Let's take an example to understand the theory. Remainder of 5 by 10 is 5, which is nothing but the unit's digit. Remainder of 15 by 10 is also 5, which is nothing but the unit's digit. and so on.
So, to find the remainder when \(3^{4x+2}\) is divided by 10 we need to find the unit's digit of \(3^{4x+2}\)
Theory: To find the unit's digit of power of a number (let say n) we need to find the cycle of power of n and use that cycle to find the unit's digit of power of the exponent
Finding unit's digit of \(3^{4x+2}\)
Let's do that for 3 now Unit's digit of \(3^1\) = 3 Unit's digit of \(3^2\) = 9 Unit's digit of \(3^3\) = 7 [ Just multiple unit's digit with 3 to get 9*3 = 7] Unit's digit of \(3^4\) = 1 [ Just multiple unit's digit with 3 to get 7*3 = 1] Unit's digit of \(3^5\) = 3 [ Just multiple unit's digit with 3 to get 1*3 = 3] Unit's digit of \(3^6\) = 9 [ Just multiple unit's digit with 3 to get 3*3 = 9]

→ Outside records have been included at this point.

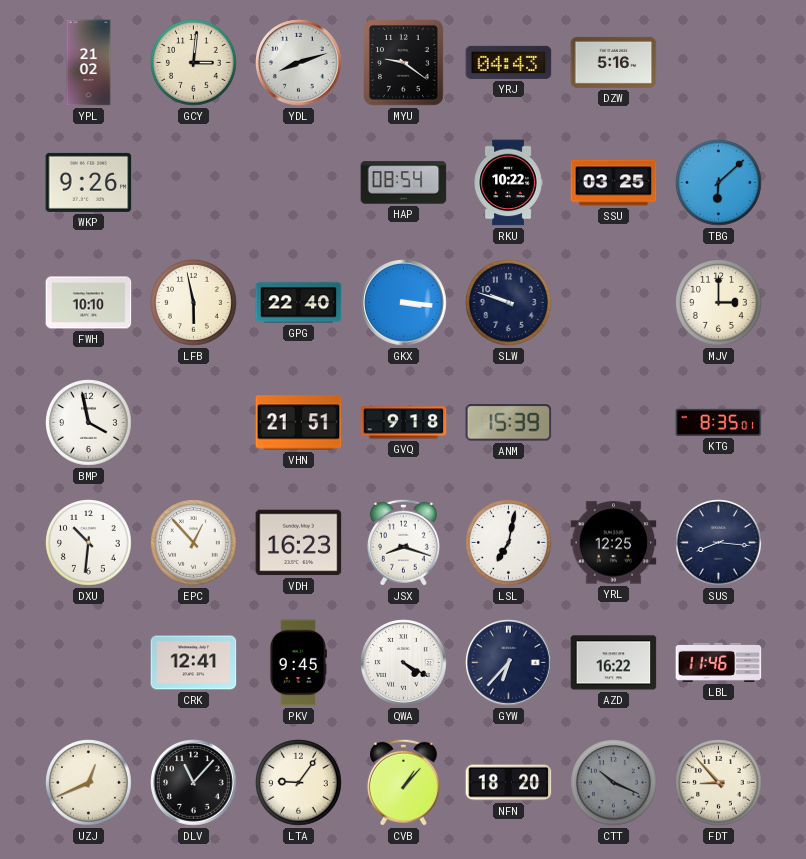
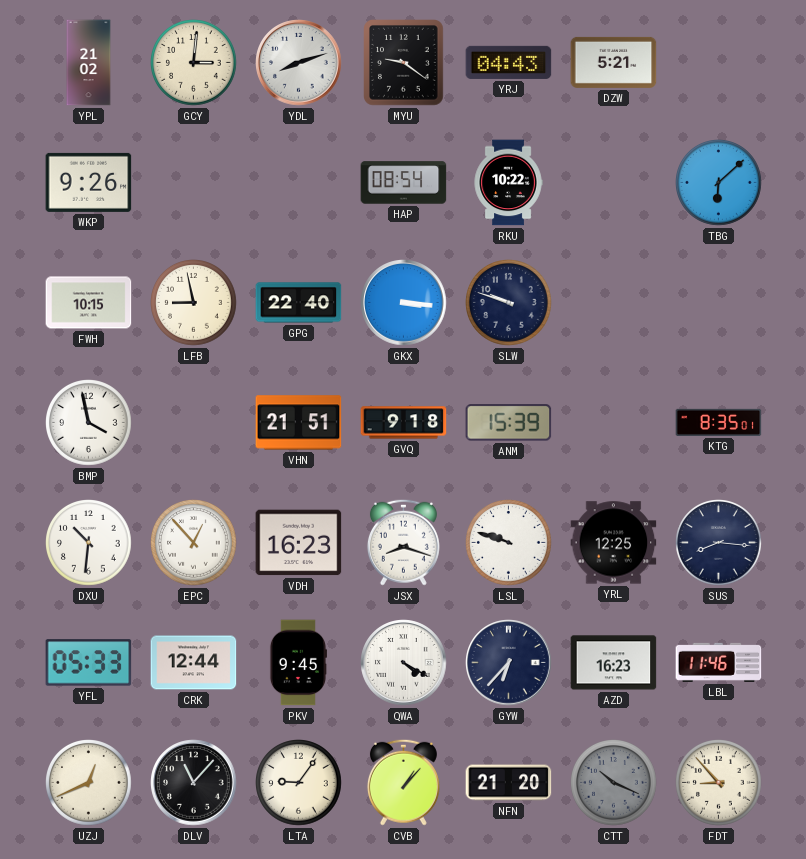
DZW: 5:16 -> 5:21
SSU: 03:25 -> none
FWH: 10:10 -> 10:15
LFB: 5:58 -> 8:58
MJV: 3:00 -> none
LSL: 7:02 -> 9:48
YFL: none -> 05:33
CRK: 12:41 -> 12:44
AZD: 16:22 -> 16:23
NFN: 18:20 -> 21:20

So, the cycle of power of 3 is 4. That means that \(3^5\) will have the same unit's digit as \(3^1\) So, to find unit's digit of any power of 3 we need to divide the power of 3 by 4 and get the remainder(r) Unit's digit of power of 3 = unit's digit of \(3^r\) then
So, lets divide 4x+2 by 4. We will get 2 as remainder. => \(3^{4x+2}\) will have the same remainder as \(3^2\) which is 9 => remainder when \(3^{4x+2}\) is divided by 10 = Unit's digit of \(3^{4x+2}\) = 9
Thus, \(3^4^x^+^1\)=\(3^2^(^2^x^+^1^)\) \(3^2\)=9 i.e. \(9^(^2^x^+^1^)\)

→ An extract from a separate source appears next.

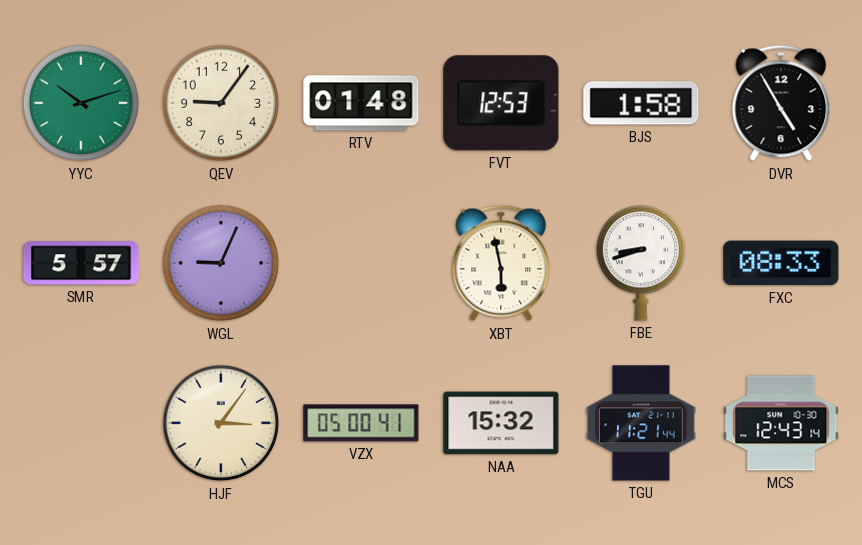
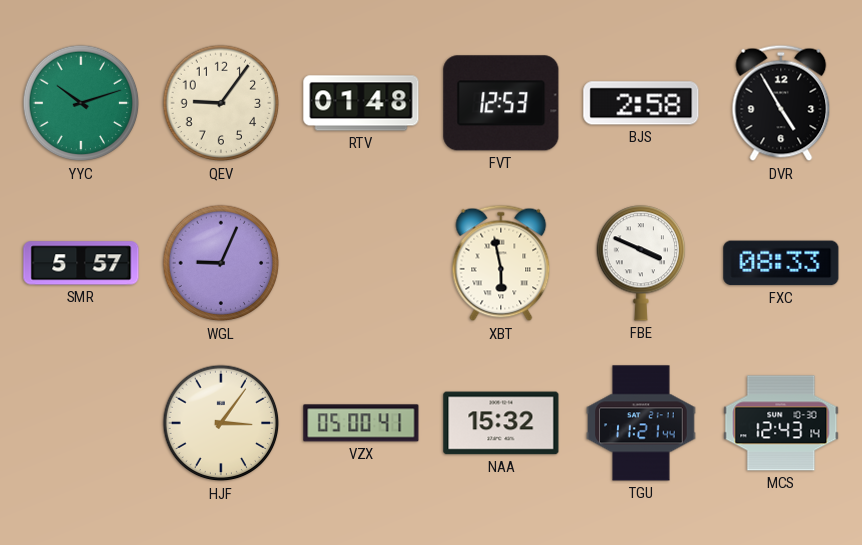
BJS: 1:58 -> 2:58
FBE: 8:42 -> 3:49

Now we know that 9 has a cyclicity of 2. What I mean is when 9 has an even power the value ends with 1 eg.\( 9^2\)=81 or \(9^4=6561\). And when 9 has odd power it ends with 9 eg. \(9^1\)=9
Therefore, for the above value of\( 9^(^2^x^+^1^) \)will have an odd power because 2x will always be even irrespective of the value of x and adding 1 to even number gives and odd value.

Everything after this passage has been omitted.